How to complete this task.
Pictures stay out; everything else in the records below is to be repeated exactly.
BEGIN Supplied records
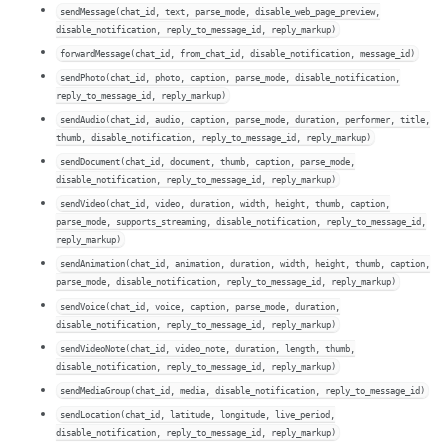
sendMessage(chat_id, text, parse_mode, disable_web_page_preview,
disable_notification, reply_to_message_id, reply_markup)
forwardMessage(chat_id, from_chat_id, disable_notification, message_id)
sendPhoto(chat_id, photo, caption, parse_mode, disable_notification,
reply_to_message_id, reply_markup)
sendAudio(chat_id, audio, caption, parse_mode, duration, performer, title,
thumb, disable_notification, reply_to_message_id, reply_markup)
sendDocument(chat_id, document, thumb, caption, parse_mode,
disable_notification, reply_to_message_id, reply_markup)
sendVideo(chat_id, video, duration, width, height, thumb, caption,
parse_mode, supports_streaming, disable_notification, reply_to_message_id,
reply_markup)
sendAnimation(chat_id, animation, duration, width, height, thumb, caption,
parse_mode, disable_notification, reply_to_message_id, reply_markup)
sendVoice(chat_id, voice, caption, parse_mode, duration,
disable_notification, reply_to_message_id, reply_markup)
sendVideoNote(chat_id, video_note, duration, length, thumb,
disable_notification, reply_to_message_id, reply_markup)
sendMediaGroup(chat_id, media, disable_notification, reply_to_message_id)
sendLocation(chat_id, latitude, longitude, live_period,
disable_notification, reply_to_message_id, reply_markup)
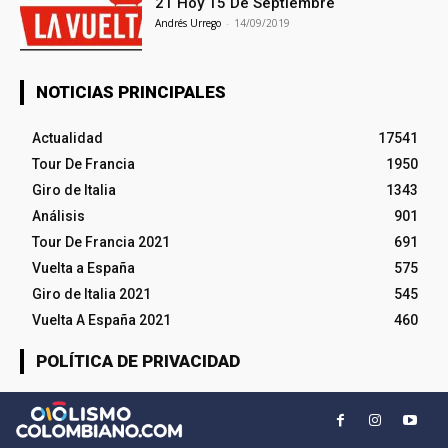
21 Hoy 15 De Septiembre
Andrés Urrego
-
14/09/2019
NOTICIAS PRINCIPALES
Actualidad
17541
Tour De Francia
1950
Giro de Italia
1343
Análisis
901
Tour De Francia 2021
691
Vuelta a España
575
Giro de Italia 2021
545
Vuelta A España 2021
460
POLÍTICA DE PRIVACIDAD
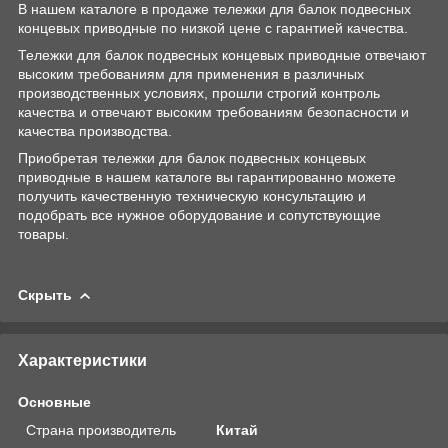
В нашем каталоге в продаже тележки для балок подвесных
концевых приводные по низкой цене с гарантией качества.
Тележки для балок подвесных концевых приводные отвечают
высоким требованиям для применения в различных
производственных условиях, прошли строгий контроль
качества и отвечают высоким требованиям безопасности и
качества производства.
Приобретая тележки для балок подвесных концевых
приводные в нашем каталоге вы гарантированно можете
получить качественную техническую консультацию и
подобрать все нужное оборудование и сопутствующие
товары.
Скрыть
Характеристики
Основные
Страна производитель
Китай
END Supplied records
Written answer.
sendMessage(chat_id, text, parse_mode, disable_web_page_preview,
disable_notification, reply_to_message_id, reply_markup)
forwardMessage(chat_id, from_chat_id, disable_notification, message_id)
sendPhoto(chat_id, photo, caption, parse_mode, disable_notification,
reply_to_message_id, reply_markup)
sendAudio(chat_id, audio, caption, parse_mode, duration, performer, title,
thumb, disable_notification, reply_to_message_id, reply_markup)
sendDocument(chat_id, document, thumb, caption, parse_mode,
disable_notification, reply_to_message_id, reply_markup)
sendVideo(chat_id, video, duration, width, height, thumb, caption,
parse_mode, supports_streaming, disable_notification, reply_to_message_id,
reply_markup)
sendAnimation(chat_id, animation, duration, width, height, thumb, caption,
parse_mode, disable_notification, reply_to_message_id, reply_markup)
sendVoice(chat_id, voice, caption, parse_mode, duration,
disable_notification, reply_to_message_id, reply_markup)
sendVideoNote(chat_id, video_note, duration, length, thumb,
disable_notification, reply_to_message_id, reply_markup)
sendMediaGroup(chat_id, media, disable_notification, reply_to_message_id)
sendLocation(chat_id, latitude, longitude, live_period,
disable_notification, reply_to_message_id, reply_markup)
21 Hoy 15 De Septiembre
Andrés Urrego
-
14/09/2019
NOTICIAS PRINCIPALES
Actualidad
17541
Tour De Francia
1950
Giro de Italia
1343
Análisis
901
Tour De Francia 2021
691
Vuelta a España
575
Giro de Italia 2021
545
Vuelta A España 2021
460
POLÍTICA DE PRIVACIDAD
В нашем каталоге в продаже тележки для балок подвесных
концевых приводные по низкой цене с гарантией качества.
Тележки для балок подвесных концевых приводные отвечают
высоким требованиям для применения в различных
производственных условиях, прошли строгий контроль
качества и отвечают высоким требованиям безопасности и
качества производства.
Приобретая тележки для балок подвесных концевых
приводные в нашем каталоге вы гарантированно можете
получить качественную техническую консультацию и
подобрать все нужное оборудование и сопутствующие
товары.
Скрыть
Характеристики
Основные
Страна производитель
Китай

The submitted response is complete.